- _What you are asked to do_: What you return must match the material exactly, with every line present.

- _Dataset_:
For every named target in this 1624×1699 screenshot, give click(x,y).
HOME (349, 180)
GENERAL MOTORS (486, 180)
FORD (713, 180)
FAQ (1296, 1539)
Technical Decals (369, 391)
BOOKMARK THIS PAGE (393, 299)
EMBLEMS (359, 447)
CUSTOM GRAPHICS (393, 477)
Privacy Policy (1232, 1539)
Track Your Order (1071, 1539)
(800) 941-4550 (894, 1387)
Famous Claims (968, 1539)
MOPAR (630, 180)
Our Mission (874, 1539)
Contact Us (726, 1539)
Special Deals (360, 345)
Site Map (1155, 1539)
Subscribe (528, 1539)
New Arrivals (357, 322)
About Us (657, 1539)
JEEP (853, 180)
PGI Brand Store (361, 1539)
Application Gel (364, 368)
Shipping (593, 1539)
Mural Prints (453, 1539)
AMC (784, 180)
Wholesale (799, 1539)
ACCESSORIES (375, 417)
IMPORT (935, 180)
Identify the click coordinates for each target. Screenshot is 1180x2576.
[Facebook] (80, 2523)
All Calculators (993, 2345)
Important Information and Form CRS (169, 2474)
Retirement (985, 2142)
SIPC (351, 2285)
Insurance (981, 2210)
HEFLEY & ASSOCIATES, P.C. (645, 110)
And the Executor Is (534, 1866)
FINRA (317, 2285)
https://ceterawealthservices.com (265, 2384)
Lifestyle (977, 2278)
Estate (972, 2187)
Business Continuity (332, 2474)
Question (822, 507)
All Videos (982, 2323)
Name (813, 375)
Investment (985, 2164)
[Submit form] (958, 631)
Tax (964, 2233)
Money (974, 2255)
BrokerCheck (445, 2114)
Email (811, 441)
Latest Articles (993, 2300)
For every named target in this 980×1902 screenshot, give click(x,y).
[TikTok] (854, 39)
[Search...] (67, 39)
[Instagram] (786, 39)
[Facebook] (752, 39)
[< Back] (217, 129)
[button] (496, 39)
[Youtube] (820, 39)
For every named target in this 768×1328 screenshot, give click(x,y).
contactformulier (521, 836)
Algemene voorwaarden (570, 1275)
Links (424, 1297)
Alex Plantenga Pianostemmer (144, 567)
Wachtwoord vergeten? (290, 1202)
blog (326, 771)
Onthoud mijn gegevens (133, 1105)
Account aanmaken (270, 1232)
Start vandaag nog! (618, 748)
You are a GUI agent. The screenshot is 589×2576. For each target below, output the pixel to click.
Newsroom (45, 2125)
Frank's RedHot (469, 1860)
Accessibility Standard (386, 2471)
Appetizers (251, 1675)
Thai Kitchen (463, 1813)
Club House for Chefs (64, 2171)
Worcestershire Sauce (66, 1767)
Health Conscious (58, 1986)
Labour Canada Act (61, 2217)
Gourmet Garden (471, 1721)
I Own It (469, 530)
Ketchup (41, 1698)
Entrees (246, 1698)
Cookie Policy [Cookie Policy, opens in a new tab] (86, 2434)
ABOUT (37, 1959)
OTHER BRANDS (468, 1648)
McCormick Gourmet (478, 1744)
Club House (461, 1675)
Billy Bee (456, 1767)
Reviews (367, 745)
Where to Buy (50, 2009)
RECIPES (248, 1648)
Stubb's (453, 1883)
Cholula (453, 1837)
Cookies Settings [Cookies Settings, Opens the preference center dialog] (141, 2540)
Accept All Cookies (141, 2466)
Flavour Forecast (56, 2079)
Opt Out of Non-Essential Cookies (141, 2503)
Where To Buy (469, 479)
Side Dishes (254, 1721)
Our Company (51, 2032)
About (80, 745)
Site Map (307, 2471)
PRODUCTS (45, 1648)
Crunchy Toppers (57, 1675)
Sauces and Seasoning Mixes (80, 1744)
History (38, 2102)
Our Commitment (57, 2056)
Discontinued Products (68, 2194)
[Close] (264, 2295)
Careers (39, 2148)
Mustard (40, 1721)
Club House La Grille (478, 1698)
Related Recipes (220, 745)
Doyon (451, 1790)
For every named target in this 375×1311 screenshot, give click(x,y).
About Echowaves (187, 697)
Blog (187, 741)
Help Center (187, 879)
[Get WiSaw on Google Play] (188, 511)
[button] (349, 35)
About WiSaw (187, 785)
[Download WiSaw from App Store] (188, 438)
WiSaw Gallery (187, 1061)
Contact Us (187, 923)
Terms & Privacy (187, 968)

- _Response to the task_:
For every named target in this 1624×1699 screenshot, give click(x,y).
HOME (349, 180)
GENERAL MOTORS (486, 180)
FORD (713, 180)
FAQ (1296, 1539)
Technical Decals (369, 391)
BOOKMARK THIS PAGE (393, 299)
EMBLEMS (359, 447)
CUSTOM GRAPHICS (393, 477)
Privacy Policy (1232, 1539)
Track Your Order (1071, 1539)
(800) 941-4550 (894, 1387)
Famous Claims (968, 1539)
MOPAR (630, 180)
Our Mission (874, 1539)
Contact Us (726, 1539)
Special Deals (360, 345)
Site Map (1155, 1539)
Subscribe (528, 1539)
New Arrivals (357, 322)
About Us (657, 1539)
JEEP (853, 180)
PGI Brand Store (361, 1539)
Application Gel (364, 368)
Shipping (593, 1539)
Mural Prints (453, 1539)
AMC (784, 180)
Wholesale (799, 1539)
ACCESSORIES (375, 417)
IMPORT (935, 180)
Identify the click coordinates for each target. Screenshot is 1180x2576.
[Facebook] (80, 2523)
All Calculators (993, 2345)
Important Information and Form CRS (169, 2474)
Retirement (985, 2142)
SIPC (351, 2285)
Insurance (981, 2210)
HEFLEY & ASSOCIATES, P.C. (645, 110)
And the Executor Is (534, 1866)
FINRA (317, 2285)
https://ceterawealthservices.com (265, 2384)
Lifestyle (977, 2278)
Estate (972, 2187)
Business Continuity (332, 2474)
Question (822, 507)
All Videos (982, 2323)
Name (813, 375)
Investment (985, 2164)
[Submit form] (958, 631)
Tax (964, 2233)
Money (974, 2255)
BrokerCheck (445, 2114)
Email (811, 441)
Latest Articles (993, 2300)
For every named target in this 980×1902 screenshot, give click(x,y).
[TikTok] (854, 39)
[Search...] (67, 39)
[Instagram] (786, 39)
[Facebook] (752, 39)
[< Back] (217, 129)
[button] (496, 39)
[Youtube] (820, 39)
For every named target in this 768×1328 screenshot, give click(x,y).
contactformulier (521, 836)
Algemene voorwaarden (570, 1275)
Links (424, 1297)
Alex Plantenga Pianostemmer (144, 567)
Wachtwoord vergeten? (290, 1202)
blog (326, 771)
Onthoud mijn gegevens (133, 1105)
Account aanmaken (270, 1232)
Start vandaag nog! (618, 748)
You are a GUI agent. The screenshot is 589×2576. For each target below, output the pixel to click.
Newsroom (45, 2125)
Frank's RedHot (469, 1860)
Accessibility Standard (386, 2471)
Appetizers (251, 1675)
Thai Kitchen (463, 1813)
Club House for Chefs (64, 2171)
Worcestershire Sauce (66, 1767)
Health Conscious (58, 1986)
Labour Canada Act (61, 2217)
Gourmet Garden (471, 1721)
I Own It (469, 530)
Ketchup (41, 1698)
Entrees (246, 1698)
Cookie Policy [Cookie Policy, opens in a new tab] (86, 2434)
ABOUT (37, 1959)
OTHER BRANDS (468, 1648)
McCormick Gourmet (478, 1744)
Club House (461, 1675)
Billy Bee (456, 1767)
Reviews (367, 745)
Where to Buy (50, 2009)
RECIPES (248, 1648)
Stubb's (453, 1883)
Cholula (453, 1837)
Cookies Settings [Cookies Settings, Opens the preference center dialog] (141, 2540)
Accept All Cookies (141, 2466)
Flavour Forecast (56, 2079)
Opt Out of Non-Essential Cookies (141, 2503)
Where To Buy (469, 479)
Side Dishes (254, 1721)
Our Company (51, 2032)
About (80, 745)
Site Map (307, 2471)
PRODUCTS (45, 1648)
Crunchy Toppers (57, 1675)
Sauces and Seasoning Mixes (80, 1744)
History (38, 2102)
Our Commitment (57, 2056)
Discontinued Products (68, 2194)
[Close] (264, 2295)
Careers (39, 2148)
Mustard (40, 1721)
Club House La Grille (478, 1698)
Related Recipes (220, 745)
Doyon (451, 1790)
For every named target in this 375×1311 screenshot, give click(x,y).
About Echowaves (187, 697)
Blog (187, 741)
Help Center (187, 879)
[Get WiSaw on Google Play] (188, 511)
[button] (349, 35)
About WiSaw (187, 785)
[Download WiSaw from App Store] (188, 438)
WiSaw Gallery (187, 1061)
Contact Us (187, 923)
Terms & Privacy (187, 968)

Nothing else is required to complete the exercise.